В новом здании музея Холокоста Мемориала Яд Вашем Зал имен расположен в самом конце маршрута. В него заходят после просмотра всей экспозиции, чтобы почтить память трех миллионов жертв, чьи имена хранятся в черных коробках - каждая символизирует символическую гробницу на 300 символических памятников-листов. Три миллиона символических памятников. В глубине Зала пространство, в котором установлены компьютеры. Посетители заходят, ищут свидетельские листы, часть которых оставлены в Мемориале 30-50 лет назад. Многих из подавших листы самих уже нет в живых.
- Я родился после войны. Не в Европе, а в Аргентине.
Сказавший это задумчиво смотрел на меня из-под мятой панамы цвета хаки.
- Я даже в армии никогда не служил. Не представляю, как это служат в армии и стреляют друг в друга. (Он так и сказал: amigoalamigo, хотя, вообще-то по-испански так не говорят.)

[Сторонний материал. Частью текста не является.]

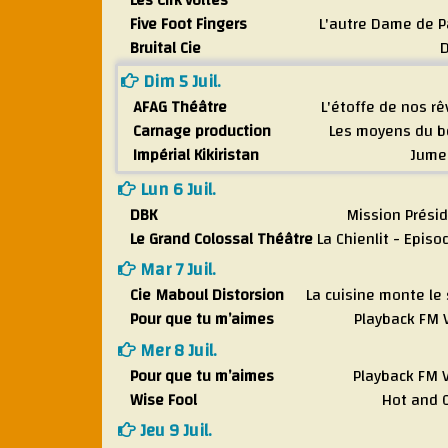
Les Cirk’voltés
Five Foot Fingers
L'autre Dame de P
Bruital Cie
Dim 5 Juil.
AFAG Théâtre
L'étoffe de nos r
Carnage production
Les moyens du b
Impérial Kikiristan
Jume
Lun 6 Juil.
DBK
Mission Prési
Le Grand Colossal Théâtre
La Chienlit - Episo
Mar 7 Juil.
Cie Maboul Distorsion
La cuisine monte le
Pour que tu m’aimes
Playback FM 
Mer 8 Juil.
Pour que tu m’aimes
Playback FM 
Wise Fool
Hot and 
Jeu 9 Juil.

- Стреляют не в друга, а во врага, - зачем-то поправил аргентинца я. Просто так, чтобы заполнить паузу.
Он произносил одну-две фразы, как будто выкладывал на стол игральные карты. Одну за другой. И замолкал, в ожидании, когда под панамой и седыми космами родится следующая.
- Как люди отличают друзей от врагов?
В самом деле... Так мог подумать только очень далекий от тех мест человек. Хотя, впрочем...
- Моя мать из Украины. Она еврейка. Приехала в Аргентину после войны.
- Добралась, - уточнил он и протянул руку: Меня зовут Хосе. По-вашему - Йосеф.
- А отец тоже еврей?
- Нет. Мой отец - индеец. Его родители из Перу. Говорит, он потомок инков. Он еще жив. Ему около восьмидесяти.
Подумал.
- А мама давно уже умерла. Она была нездоровой женщиной.
В этот день посетителей было мало. Почему не поболтать с этим необычным человеком, потомком инков и украинских евреев?
- Не помню, как назывался город, в котором родилась мама, но это где-то возле большой реки. У меня записано, но я забыл.
- Днепр?
- Да. Кажется так. Но я не уверен. Во время войны в их городе были немецкие войска. Я много раз просил ее рассказать, как это было, и как ей удалось выжить. Вся семья погибла, а она осталась. Она всякий раз отвечала, что говорить об этом тяжело и только перед смертью рассказала.
- Она умерла от рака печени.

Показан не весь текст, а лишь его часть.